Remember when we used to have that barbecue and hundreds of people came?
Remember?
I’m not going to give you the recipe for any of Tom’s famous meat because I simply don’t know what all he puts into all the different rubs or how long it takes to smoke on the Big Green Egg (days) and because, well, it’s secret. But I will divulge my coleslaw recipe and Nana’s potato salad recipe (which is also something of a secret, but I’m sure you won’t tell).
Coleslaw (my friend gave me this recipe years ago and I think it’s the best)
1 cup half & half
1/4 cup sugar
6 tablespoons cider vinegar
2 tablespoons mayonaise
2 gloves of garlic peeled and grated
1 teaspoon kosher salt
1 head of cabbage grated
2-3 carrots peeled and grated
Combine the first 6 ingredients in a jar and cover and shake until well combined. Mix the dressing with the cabbage and carrots and chill in the refrigerator for at east an hour (better after 24).

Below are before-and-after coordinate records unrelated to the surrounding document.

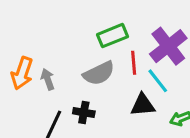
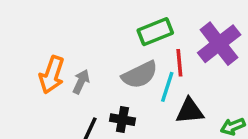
gray arrow: (48, 79) -> (81, 82), turned 45
cyan line: (158, 81) -> (167, 87), moved, turned 56

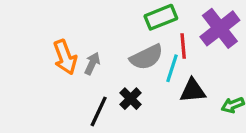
orange arrow: (52, 75) -> (65, 57), turned -40
black cross: (122, 120) -> (131, 99), turned 35

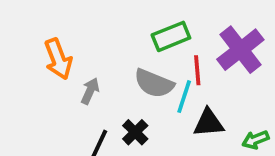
orange arrow: (65, 57) -> (58, 59), moved
gray semicircle: (146, 57) -> (154, 83), turned 48

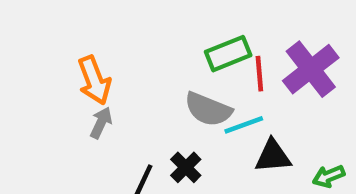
red line: (197, 70) -> (259, 74), moved
gray arrow: (90, 91) -> (101, 123), moved
cyan line: (184, 97) -> (244, 125), turned 52

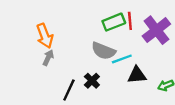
red line: (259, 74) -> (130, 21), moved

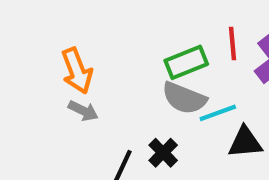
green rectangle: (114, 22) -> (186, 62), moved
gray arrow: (48, 58) -> (83, 111), turned 91

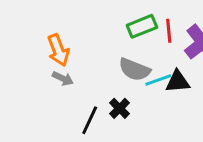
green rectangle: (186, 62) -> (142, 26), moved
black triangle: (245, 142) -> (178, 81), moved

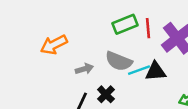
orange arrow: (58, 50) -> (54, 45), turned 84
gray arrow: (63, 79) -> (84, 69), moved, turned -42

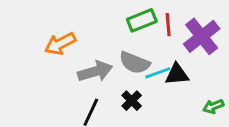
gray arrow: (84, 69) -> (95, 71), size x1.6
black cross: (106, 94) -> (132, 101), moved

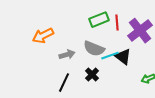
gray arrow: (95, 71) -> (67, 55), size x0.7
black triangle: (177, 74) -> (123, 57), turned 42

Nana’s Potato Salad (or at least my version of her secret recipe)
6 large russet potatoes
One cup finely chopped yellow onion
One cup chopped celery
6 hard boiled eggs chopped
Mayonnaise (must be Hellman’s, Best Foods for you West Coasters)
Salt and lots of freshly ground pepper
Scrub the potatoes clean but do not peel them. Place them into a large pot of highly salted water. Bring to a boil over high heat. Adjust the temperature and boil gently until cooked through but not too soft (poke them with a knife, they should give but not break apart). Drain the potatoes and dump them back into the pot and add the onion and celery. Cover the pot and allow to cool. When the potatoes are cool enough to handle, left them from the pot, scraping the onions and celery into a serving bowl. Peel the potatoes and cut into one inch cubes. Add them to the bowl with the onions and celery. Stir together and fold in the eggs. Add mayonnaise to taste (I can’t tell you exactly how much, just enough). Add lots of black pepper and stir. Taste and correct for salt, remembering that the potatoes with be fairly well salted from the cooking water.